THE PROBLEM:
Gather every line below where "Mini" appears.

DATA IN THIS EXERCISE:

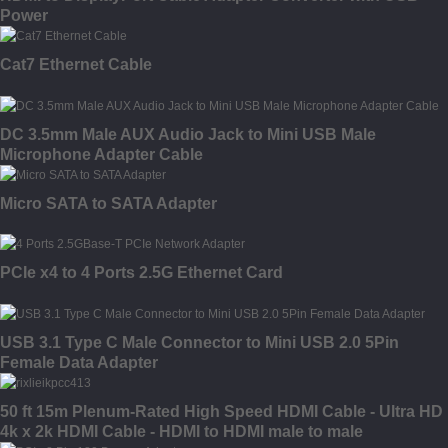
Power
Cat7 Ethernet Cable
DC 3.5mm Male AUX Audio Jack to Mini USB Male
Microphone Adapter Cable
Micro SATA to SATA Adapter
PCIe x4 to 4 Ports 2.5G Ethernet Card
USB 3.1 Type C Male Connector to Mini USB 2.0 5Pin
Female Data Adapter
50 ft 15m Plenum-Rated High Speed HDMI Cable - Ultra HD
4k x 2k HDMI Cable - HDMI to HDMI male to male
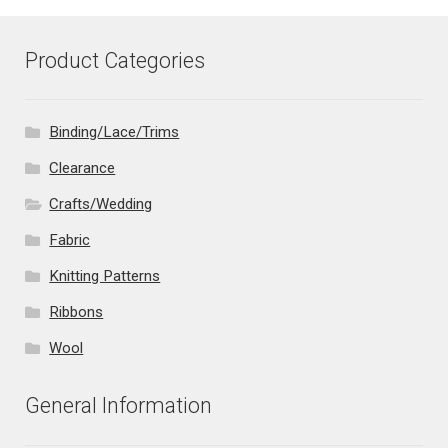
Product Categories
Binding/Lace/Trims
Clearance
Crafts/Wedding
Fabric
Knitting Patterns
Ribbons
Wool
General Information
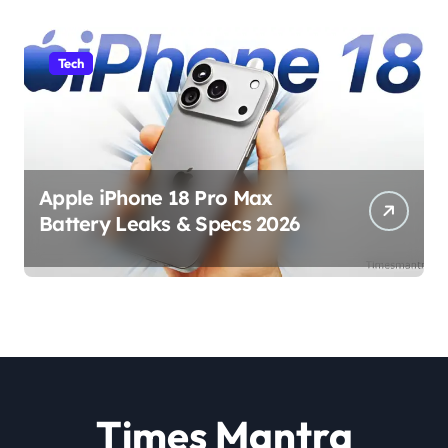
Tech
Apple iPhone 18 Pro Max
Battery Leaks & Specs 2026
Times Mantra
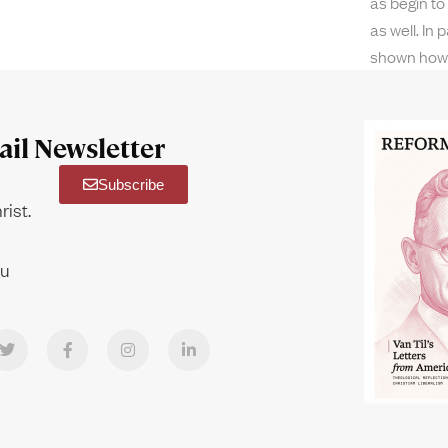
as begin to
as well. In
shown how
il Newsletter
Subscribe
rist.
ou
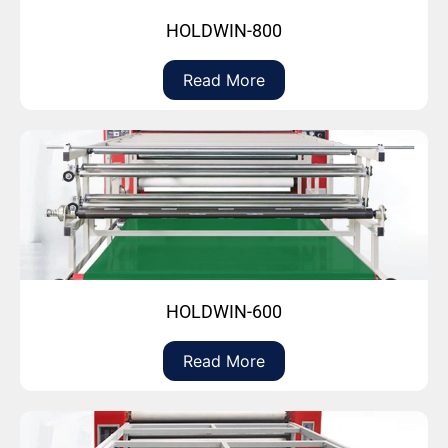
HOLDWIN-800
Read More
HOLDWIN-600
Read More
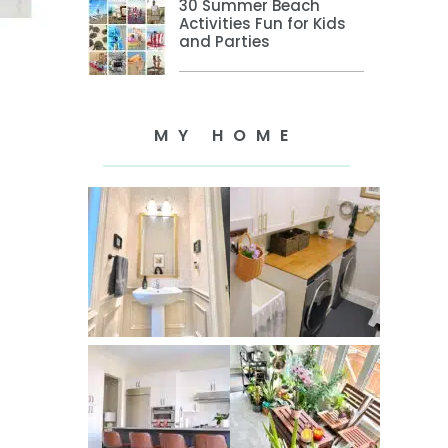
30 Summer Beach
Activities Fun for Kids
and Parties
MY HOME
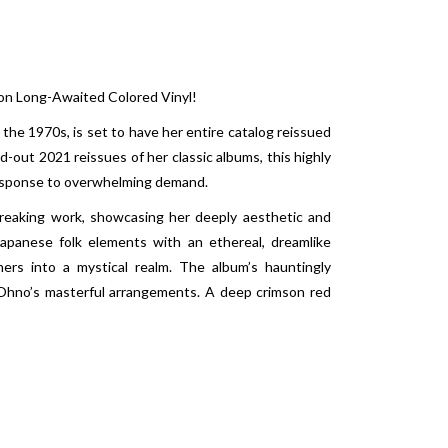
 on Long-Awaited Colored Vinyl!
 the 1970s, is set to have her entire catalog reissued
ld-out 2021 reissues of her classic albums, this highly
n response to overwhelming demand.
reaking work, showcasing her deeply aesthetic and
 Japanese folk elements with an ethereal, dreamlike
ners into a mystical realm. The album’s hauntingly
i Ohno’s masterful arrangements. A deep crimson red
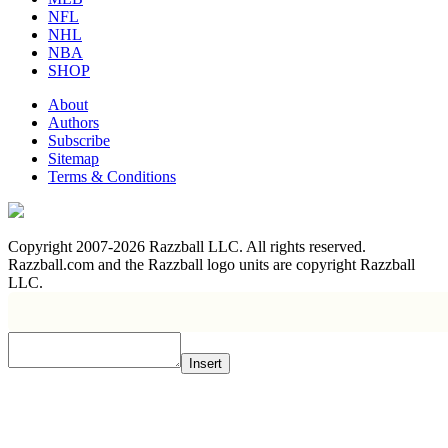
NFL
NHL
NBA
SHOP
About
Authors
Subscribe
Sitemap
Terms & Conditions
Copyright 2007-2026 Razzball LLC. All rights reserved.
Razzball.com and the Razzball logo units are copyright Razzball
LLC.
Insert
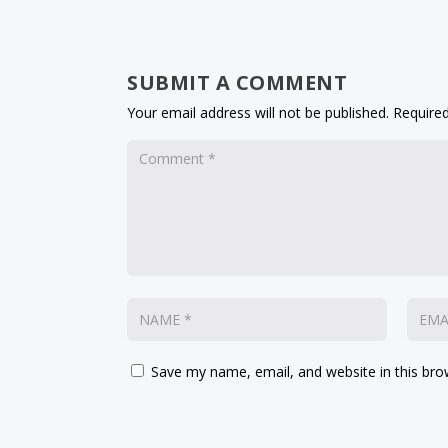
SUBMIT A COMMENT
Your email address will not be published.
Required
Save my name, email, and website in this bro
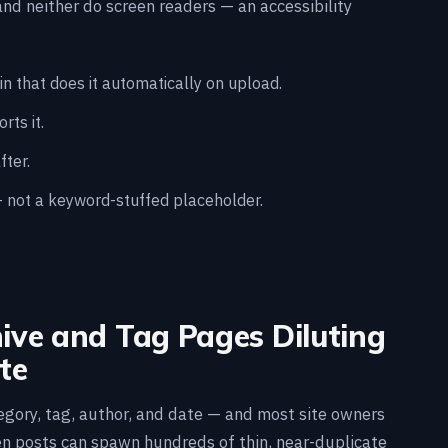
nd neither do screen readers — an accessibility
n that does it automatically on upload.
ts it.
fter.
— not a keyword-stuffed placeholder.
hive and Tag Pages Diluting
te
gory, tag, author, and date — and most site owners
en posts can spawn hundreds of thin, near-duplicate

ANSWER SECTION:
DC 3.5mm Male AUX Audio Jack to Mini USB Male
USB 3.1 Type C Male Connector to Mini USB 2.0 5Pin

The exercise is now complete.